Third-party recruiters, however, are only exempt from the licensing requirement if their recruitment of foreign workers for employment in Nova Scotia is restricted to NOC 0 and A positions. Any recruiter that also searches to fill NOC B (high-skilled), C (semi-skilled) or D (low-skilled) positions with foreign workers must be licensed by Nova Scotia. Recruiters who conduct overseas recruitment efforts to fill NOC 0 and A roles are permitted to recruit domestically for NOC B, C and D positions without needing a license.
Not all recruiters qualify for a license to recruit foreign workers for employment in Nova Scotia. Only members in good standing with a provincial or territorial bar society, the Chamber des notaires du Quebec or the Immigration Consultants of Canada Regulatory Council are eligible to apply for a license. The newly implemented recruiter licensing exemptions are, therefore, good news for executive search firms in Canada and the Nova Scotia employers who rely on their expertise. The requirement to become licensed was particularly problematic since most professional search firms do not have (or otherwise require) a lawyer or immigration consultant actively involved in searches that extend beyond Canada's borders.
Employer Registration Process
The regulatory amendments also identify certain employers who are exempt from the requirement to hold a registration certificate to hire foreign workers in Nova Scotia. These amendments mirror the exemptions that were added to the recruiter licensing regime such that the following types of employers no longer require a registration certificate:
- Provincial government reporting entities, municipalities and universities.
- Employers seeking to hire foreign workers in management (NOC 0) or professional (NOC A) occupations listed on the NOC Matrix.
Employers who fit into one of these exemptions and who use a third-party recruiter are also exempt from the requirement to use a licensed recruiter, provided the recruiter is also exempt from needing a license.
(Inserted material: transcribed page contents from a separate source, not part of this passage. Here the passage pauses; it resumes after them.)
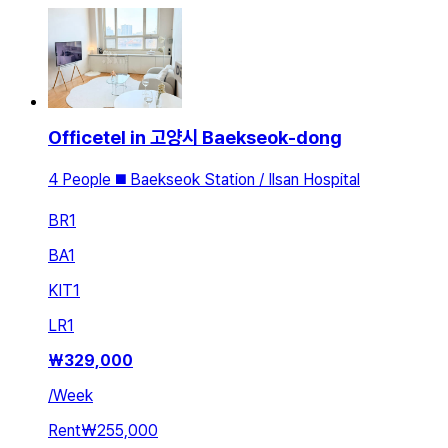
Officetel in 고양시 Baekseok-dong
4 People ◼️ Baekseok Station / Ilsan Hospital
BR
1
BA
1
KIT
1
LR
1
₩
329,000
/
Week
Rent
₩255,000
Over the last few months, Labour Standards has taken steps to refine the employer registration process to make it easier for Nova Scotia employers. Employers can now apply for a single registration certificate on an annual basis, rather than applying for a new registration certificate each time they wish to recruit and/or hire a foreign national. If, however, the information upon which a registration certificate is issued changes significantly, employers are required to advise Labour Standards. A significant change includes working with a new third-party recruiter or recruiting foreign workers for employment in different skill level than originally planned.
An employer registration application may be completed and submitted online through the Access to Business portal, or by printing the application form from the Labour Standards website, completing it and submitting it by mail, fax or email. Completing an employer registration application requires some amount of projection for the coming year as employers are asked to indicate the number of foreign workers, positions and source countries from which they plan to recruit.
What this Means to You
There is interplay between Nova Scotia's foreign worker rules and federal immigration laws. Nova Scotia employers (and their third-party recruiters) must demonstrate compliance with provincial laws governing employment and the recruitment of foreign workers before they will be issued a labour market opinion ("LMO") from Service Canada. Similarly, Citizenship and Immigration Canada and the Canada Border Services Agency have authority to request proof of compliance with these laws when adjudicating LMO-exempt work permit applications from foreign workers. For these reasons, adherence to the employer registration and recruiter licensing regimes is of utmost importance to Nova Scotia employers who rely on Canada's Temporary Foreign Worker Program to supplement their work force during labour shortages.